Start Asking Questions
Curiosity is susceptible to framing effects. Which means you’ll be far more curious when you have a concrete, unanswered question that seems like it shouldn’t be too hard to solve.
The problem is that knowledge is often presented in a way that actively stifles this question-generating approach. Rather than creating a mystery, for which new knowledge is needed to unravel, most subjects are presented as already solved: “Go ahead and memorize this. Don’t worry, we already proved it’s the correct answer.”
To be more curious, you have to reframe what you’re learning in terms of the key mysteries it was developed to decode. What were the burning questions that kept people up at night as they tried to solve the puzzle?
One way to start is simply to ask questions about more things that you’re asked to take as a given. Why does DNA need to be translated into RNA before it can make things? Why is there a minus symbol in this equation? Why do profits maximize when marginal revenue equals marginal cost?
The attitude that leads to more question-asking, and thus more curiosity, is one which recognizes that the world is deeply strange. Only with the benefit of hindsight do the answers we’ve discovered seem obvious.
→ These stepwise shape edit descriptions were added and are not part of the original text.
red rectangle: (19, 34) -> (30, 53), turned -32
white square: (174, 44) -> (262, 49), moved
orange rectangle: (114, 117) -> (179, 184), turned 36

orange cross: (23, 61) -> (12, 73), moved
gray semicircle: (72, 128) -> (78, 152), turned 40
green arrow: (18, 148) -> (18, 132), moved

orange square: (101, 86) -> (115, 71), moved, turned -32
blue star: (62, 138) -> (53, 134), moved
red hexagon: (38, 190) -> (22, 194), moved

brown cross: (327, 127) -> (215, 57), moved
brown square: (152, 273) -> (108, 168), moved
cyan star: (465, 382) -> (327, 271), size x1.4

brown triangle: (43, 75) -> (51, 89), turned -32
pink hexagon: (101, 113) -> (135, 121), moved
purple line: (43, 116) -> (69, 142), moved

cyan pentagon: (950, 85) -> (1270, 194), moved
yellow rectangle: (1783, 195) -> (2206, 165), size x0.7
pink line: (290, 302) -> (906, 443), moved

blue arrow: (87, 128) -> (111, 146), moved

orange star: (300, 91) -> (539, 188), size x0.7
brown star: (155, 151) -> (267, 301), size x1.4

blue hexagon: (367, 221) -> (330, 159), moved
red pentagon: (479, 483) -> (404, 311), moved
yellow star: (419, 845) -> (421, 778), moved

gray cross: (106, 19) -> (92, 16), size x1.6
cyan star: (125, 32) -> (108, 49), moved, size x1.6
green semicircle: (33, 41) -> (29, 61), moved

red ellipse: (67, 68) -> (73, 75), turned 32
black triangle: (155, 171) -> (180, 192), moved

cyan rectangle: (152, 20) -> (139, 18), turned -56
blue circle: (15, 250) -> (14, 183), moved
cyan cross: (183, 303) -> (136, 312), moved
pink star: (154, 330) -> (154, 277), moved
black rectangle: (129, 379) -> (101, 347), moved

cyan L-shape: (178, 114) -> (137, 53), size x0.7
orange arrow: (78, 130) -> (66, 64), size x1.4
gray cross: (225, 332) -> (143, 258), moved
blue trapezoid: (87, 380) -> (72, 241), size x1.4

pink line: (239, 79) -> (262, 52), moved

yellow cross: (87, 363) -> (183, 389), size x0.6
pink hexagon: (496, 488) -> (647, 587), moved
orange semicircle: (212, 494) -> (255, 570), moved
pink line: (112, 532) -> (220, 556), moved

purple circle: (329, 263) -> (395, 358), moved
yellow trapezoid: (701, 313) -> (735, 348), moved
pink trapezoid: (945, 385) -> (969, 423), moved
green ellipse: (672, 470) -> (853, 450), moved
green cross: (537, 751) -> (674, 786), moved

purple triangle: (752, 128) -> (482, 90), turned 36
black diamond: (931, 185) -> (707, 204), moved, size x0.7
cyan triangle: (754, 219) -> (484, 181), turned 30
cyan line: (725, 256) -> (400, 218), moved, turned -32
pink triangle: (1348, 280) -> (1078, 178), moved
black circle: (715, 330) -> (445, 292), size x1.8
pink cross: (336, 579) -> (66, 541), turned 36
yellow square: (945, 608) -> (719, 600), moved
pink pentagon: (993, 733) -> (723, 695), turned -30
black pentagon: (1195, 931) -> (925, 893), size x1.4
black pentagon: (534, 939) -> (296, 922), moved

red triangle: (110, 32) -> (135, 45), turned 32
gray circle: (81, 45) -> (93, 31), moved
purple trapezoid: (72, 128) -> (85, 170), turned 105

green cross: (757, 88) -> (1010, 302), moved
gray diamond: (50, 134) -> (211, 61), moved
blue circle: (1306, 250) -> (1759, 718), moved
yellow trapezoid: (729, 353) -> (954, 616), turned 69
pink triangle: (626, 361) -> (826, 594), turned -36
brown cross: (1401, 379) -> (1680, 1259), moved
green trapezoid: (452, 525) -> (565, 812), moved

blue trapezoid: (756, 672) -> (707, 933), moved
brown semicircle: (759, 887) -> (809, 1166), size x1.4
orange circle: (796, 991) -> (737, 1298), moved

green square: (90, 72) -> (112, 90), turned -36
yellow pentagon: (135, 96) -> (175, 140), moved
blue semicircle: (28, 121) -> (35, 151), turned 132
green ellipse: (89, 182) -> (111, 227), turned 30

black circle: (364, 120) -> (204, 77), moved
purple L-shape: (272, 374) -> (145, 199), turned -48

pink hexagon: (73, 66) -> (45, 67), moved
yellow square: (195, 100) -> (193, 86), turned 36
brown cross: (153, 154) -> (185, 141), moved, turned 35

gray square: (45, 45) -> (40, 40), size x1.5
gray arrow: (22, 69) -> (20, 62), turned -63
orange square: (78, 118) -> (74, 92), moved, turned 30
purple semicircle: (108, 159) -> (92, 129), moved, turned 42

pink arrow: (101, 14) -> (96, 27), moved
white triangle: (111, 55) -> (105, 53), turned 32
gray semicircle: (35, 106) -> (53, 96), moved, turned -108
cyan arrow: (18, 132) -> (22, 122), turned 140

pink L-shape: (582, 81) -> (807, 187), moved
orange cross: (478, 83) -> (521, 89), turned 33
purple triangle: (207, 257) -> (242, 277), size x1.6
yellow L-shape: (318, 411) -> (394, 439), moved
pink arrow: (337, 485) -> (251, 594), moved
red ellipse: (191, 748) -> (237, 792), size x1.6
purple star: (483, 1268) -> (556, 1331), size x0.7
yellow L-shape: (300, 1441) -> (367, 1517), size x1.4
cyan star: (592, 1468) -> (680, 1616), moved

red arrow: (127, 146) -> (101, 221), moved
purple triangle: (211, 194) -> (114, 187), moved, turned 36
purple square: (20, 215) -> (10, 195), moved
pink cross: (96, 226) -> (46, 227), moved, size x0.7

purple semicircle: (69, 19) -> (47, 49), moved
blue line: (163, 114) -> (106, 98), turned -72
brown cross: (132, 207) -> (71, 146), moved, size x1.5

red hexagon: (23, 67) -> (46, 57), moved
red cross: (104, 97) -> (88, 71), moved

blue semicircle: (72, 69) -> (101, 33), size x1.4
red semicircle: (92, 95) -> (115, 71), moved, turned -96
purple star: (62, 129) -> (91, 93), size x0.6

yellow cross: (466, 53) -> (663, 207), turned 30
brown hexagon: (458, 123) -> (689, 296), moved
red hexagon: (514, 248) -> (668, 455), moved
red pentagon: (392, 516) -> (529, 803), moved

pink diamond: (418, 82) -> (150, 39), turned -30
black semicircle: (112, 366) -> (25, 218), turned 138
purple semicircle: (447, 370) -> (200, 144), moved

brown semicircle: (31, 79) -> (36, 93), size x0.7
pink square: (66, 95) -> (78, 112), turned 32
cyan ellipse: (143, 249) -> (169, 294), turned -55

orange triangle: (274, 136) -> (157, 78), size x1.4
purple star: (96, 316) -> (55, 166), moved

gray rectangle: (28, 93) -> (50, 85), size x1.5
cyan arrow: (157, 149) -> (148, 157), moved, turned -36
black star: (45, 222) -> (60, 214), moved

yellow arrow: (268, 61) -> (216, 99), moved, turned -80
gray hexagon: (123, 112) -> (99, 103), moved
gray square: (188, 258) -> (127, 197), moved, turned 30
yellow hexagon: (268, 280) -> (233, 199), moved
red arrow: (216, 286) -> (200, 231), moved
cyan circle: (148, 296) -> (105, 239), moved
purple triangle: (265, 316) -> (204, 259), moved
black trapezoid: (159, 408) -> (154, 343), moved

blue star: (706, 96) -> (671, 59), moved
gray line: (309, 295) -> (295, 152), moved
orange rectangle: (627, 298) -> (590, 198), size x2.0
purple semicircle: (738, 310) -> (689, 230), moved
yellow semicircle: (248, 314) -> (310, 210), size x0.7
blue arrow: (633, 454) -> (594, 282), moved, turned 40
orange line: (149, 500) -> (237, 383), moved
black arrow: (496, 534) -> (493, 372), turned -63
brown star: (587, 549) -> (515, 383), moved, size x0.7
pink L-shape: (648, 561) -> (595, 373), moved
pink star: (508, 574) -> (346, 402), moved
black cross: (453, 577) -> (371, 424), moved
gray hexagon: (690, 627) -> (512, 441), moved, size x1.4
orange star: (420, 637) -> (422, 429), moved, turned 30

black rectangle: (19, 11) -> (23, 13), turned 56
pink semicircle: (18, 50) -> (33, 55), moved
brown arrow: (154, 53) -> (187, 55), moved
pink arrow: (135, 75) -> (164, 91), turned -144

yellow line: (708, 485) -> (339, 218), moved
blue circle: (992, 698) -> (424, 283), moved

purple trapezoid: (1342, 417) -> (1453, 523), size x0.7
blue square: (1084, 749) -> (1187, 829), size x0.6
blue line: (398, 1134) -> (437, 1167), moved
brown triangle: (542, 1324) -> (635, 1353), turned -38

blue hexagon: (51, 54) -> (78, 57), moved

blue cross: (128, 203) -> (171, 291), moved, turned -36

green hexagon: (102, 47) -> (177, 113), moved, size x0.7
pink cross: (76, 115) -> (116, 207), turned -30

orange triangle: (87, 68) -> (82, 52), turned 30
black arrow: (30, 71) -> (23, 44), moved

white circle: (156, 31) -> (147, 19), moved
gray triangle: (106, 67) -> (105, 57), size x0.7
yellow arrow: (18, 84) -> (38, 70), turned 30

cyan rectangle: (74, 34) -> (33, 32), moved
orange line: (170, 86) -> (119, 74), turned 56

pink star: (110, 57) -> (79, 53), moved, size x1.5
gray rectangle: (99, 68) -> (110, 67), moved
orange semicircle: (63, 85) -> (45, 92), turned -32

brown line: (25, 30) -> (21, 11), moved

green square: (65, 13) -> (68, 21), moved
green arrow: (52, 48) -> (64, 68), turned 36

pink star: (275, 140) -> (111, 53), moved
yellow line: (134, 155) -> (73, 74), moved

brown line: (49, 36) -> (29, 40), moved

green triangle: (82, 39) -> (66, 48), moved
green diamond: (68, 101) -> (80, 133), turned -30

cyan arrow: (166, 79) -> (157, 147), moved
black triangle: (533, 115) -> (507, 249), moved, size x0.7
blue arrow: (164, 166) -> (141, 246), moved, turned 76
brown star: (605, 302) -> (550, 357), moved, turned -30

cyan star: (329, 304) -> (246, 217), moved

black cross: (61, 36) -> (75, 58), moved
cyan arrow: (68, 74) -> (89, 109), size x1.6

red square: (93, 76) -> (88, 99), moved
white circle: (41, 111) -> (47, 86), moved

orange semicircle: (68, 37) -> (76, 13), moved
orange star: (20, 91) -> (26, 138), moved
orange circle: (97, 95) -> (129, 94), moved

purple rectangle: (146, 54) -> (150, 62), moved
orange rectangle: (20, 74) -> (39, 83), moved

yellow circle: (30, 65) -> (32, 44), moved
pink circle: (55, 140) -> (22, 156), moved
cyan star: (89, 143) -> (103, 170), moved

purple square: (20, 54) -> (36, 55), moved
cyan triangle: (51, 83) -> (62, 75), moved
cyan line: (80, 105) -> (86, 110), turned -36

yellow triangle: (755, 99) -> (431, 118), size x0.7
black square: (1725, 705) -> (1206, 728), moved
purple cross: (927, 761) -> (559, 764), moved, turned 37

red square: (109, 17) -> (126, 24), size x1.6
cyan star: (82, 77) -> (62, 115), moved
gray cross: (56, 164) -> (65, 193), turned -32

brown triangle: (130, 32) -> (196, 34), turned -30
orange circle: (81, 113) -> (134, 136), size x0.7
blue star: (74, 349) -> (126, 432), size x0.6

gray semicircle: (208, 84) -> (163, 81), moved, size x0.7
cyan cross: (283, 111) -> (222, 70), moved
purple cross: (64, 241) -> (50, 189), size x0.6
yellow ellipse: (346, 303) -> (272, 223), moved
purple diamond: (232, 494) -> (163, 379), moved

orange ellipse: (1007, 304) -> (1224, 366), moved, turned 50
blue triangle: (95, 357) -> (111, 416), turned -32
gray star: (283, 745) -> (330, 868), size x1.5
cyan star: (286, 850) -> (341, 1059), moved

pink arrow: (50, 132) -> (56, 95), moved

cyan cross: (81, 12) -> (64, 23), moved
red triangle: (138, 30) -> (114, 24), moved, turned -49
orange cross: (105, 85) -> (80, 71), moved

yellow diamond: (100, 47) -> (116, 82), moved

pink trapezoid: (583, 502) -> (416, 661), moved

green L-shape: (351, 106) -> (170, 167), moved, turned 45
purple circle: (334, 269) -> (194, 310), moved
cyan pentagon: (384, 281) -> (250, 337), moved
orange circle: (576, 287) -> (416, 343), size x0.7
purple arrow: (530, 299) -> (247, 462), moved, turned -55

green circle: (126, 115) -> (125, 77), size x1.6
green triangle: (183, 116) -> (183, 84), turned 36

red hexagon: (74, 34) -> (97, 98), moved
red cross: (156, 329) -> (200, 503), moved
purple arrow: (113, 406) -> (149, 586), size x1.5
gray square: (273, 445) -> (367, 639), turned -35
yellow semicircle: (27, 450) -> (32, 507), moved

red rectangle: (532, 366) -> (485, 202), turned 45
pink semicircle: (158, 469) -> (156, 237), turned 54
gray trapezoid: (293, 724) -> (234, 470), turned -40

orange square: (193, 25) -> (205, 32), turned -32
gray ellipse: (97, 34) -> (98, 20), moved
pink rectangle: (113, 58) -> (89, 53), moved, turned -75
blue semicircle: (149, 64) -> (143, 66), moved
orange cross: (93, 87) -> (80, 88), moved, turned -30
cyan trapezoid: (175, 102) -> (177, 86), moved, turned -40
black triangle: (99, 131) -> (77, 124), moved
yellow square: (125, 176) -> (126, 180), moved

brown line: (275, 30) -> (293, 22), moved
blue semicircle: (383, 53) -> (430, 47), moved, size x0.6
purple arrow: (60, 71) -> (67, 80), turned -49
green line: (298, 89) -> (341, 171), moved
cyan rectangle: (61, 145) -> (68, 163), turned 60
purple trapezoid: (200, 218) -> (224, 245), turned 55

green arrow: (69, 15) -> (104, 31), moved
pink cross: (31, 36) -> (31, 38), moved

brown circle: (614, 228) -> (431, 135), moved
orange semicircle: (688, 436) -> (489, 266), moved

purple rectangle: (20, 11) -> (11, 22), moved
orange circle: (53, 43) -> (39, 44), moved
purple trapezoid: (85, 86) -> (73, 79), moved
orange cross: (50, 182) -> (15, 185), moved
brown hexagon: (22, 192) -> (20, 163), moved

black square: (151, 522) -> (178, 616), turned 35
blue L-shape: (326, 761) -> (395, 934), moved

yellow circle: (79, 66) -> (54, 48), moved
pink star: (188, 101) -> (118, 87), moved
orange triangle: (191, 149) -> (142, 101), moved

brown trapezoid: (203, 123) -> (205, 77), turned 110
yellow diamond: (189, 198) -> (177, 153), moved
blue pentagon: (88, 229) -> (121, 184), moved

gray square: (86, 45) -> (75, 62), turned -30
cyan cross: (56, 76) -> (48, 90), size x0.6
To be more curious, you need to recapture the spirit of those who puzzled over them when they were still unsolved.
Know Where to Get the Answers
If the response to a question is simply, “that’s just the way things are,” or worse, “shut up and memorize,” the outcome is frustration, not curiosity. Thus, the art of asking questions needs to be paired with actually finding the answers.
Luckily, this is easier than ever. Online forums, like Quora or Reddit’s Ask Science, offer ways you can ask questions and get expert replies. For many questions, teachers, peers and people around you can often answer questions you’ve missed.
Figuring out the answer for yourself is also satisfying. Some of my greatest joys in math have been getting that breakthrough insight that makes sense of a confusing problem. It can take a little bit of time and playing around, but suddenly having the reason why it must be that way snap into view can be immensely gratifying.
Learning is Dialog, Not Consumption
The attitude that creates curiosity is to see learning as principally driven by asking questions and coming up with answers, not consuming information. While we don’t always have a choice in how knowledge gets presented to us, if you see that there’s always a deeper layer of questions and answers, mysteries and insights, then even seemingly dull topics become a puzzle waiting to be solved.